Participants in this month’s International Aid Transparency Initiative (IATI) meeting in Paris agreed to provide more responsive, detailed and transparent information about aid programs. Will it make a difference?
As Owen Barder, who attended the meeting, acknowledges, changing organizational infrastructure and culture will not be easy. However, transparency is important for development projects because their effectiveness *might* improve if each aid agency knows what the others are doing, recipient governments can see the whole picture, and public watchdogs can hold them all accountable.
Why do I say *might*?
We are increasingly awash in information. Information availability used to be the binding constraint. But now we are on the brink of information overload, and the constraint is increasingly usability and incentives rather than availability.

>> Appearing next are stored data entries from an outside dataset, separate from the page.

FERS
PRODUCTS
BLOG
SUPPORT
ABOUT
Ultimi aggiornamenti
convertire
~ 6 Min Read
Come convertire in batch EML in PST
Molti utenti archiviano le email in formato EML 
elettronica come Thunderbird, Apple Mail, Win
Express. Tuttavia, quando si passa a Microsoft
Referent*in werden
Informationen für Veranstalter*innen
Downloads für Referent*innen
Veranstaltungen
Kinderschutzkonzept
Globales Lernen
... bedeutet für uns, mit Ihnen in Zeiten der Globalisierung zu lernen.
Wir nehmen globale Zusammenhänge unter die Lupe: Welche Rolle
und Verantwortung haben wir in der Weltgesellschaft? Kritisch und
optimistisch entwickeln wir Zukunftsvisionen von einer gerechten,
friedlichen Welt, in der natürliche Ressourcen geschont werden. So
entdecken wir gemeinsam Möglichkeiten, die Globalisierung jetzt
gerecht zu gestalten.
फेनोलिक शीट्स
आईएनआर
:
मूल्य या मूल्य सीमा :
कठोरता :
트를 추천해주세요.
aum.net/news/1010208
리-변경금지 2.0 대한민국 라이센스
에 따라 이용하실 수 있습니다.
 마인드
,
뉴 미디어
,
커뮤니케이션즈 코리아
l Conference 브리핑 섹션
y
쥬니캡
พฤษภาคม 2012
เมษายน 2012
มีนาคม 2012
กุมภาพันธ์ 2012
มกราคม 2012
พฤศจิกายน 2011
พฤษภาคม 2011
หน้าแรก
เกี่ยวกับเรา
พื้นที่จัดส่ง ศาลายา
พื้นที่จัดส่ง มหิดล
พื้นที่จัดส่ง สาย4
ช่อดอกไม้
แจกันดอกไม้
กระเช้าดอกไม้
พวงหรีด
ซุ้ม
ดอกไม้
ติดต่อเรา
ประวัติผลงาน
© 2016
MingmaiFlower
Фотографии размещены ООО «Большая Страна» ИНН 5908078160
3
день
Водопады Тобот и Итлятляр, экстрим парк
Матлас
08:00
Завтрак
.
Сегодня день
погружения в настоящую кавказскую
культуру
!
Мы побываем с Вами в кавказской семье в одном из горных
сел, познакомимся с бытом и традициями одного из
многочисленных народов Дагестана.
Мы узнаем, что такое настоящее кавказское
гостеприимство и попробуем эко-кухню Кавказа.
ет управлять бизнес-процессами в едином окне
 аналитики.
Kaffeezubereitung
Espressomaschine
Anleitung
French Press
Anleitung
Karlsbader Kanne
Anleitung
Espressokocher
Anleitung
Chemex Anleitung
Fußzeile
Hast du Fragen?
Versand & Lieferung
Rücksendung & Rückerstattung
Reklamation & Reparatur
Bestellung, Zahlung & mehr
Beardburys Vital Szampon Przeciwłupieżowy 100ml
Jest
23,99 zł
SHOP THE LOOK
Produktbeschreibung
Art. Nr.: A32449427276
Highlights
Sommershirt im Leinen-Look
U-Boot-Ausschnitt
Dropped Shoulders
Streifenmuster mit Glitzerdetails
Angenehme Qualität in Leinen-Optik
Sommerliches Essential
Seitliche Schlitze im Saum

Over the fifteen years I spent in the official aid sector (primarily at the World Bank, but also at USAID and the Asian Development Bank), I worked on millions of dollars of initiatives designed to increase the availability of information about aid projects. In Indonesia, we did a giant database of all the coconut, rubber, and palm oil projects being funded by the various aid agencies. In Russia, the G-7 was so concerned about poor aid coordination and duplication that they ordered the Bank to create a database of everything that was happening.
What was the net result of these initiatives? Nada. No change in behavior. In each case, we made a Herculean effort to get the data into the database and distributed, but to my knowledge no agency changed what it did or how it did it. And in both cases, the database efforts collapsed after about six months - both from lack of use as well as lack of incentive for anyone to provide the data.
While I don’t have hard and fast data, I would guess that about 80-90% of information initiatives fail to achieve their intended effects -i.e., fail to change behavior so that some underlying phenomenon is improved. For these initiatives to work, they require a combination of factors - the right information, gathered from the right sources, displayed through the right user interface, to the right people, at the right time. Will the participants at the IATA meeting get all these right? Are the right incentives in place? Stay tuned...


3 comments:
From Karin Christiansen, Director of Publish What You Fund, the global campaign for aid transparency. (email: Karin.christiansen@publishwhatyoufund.org)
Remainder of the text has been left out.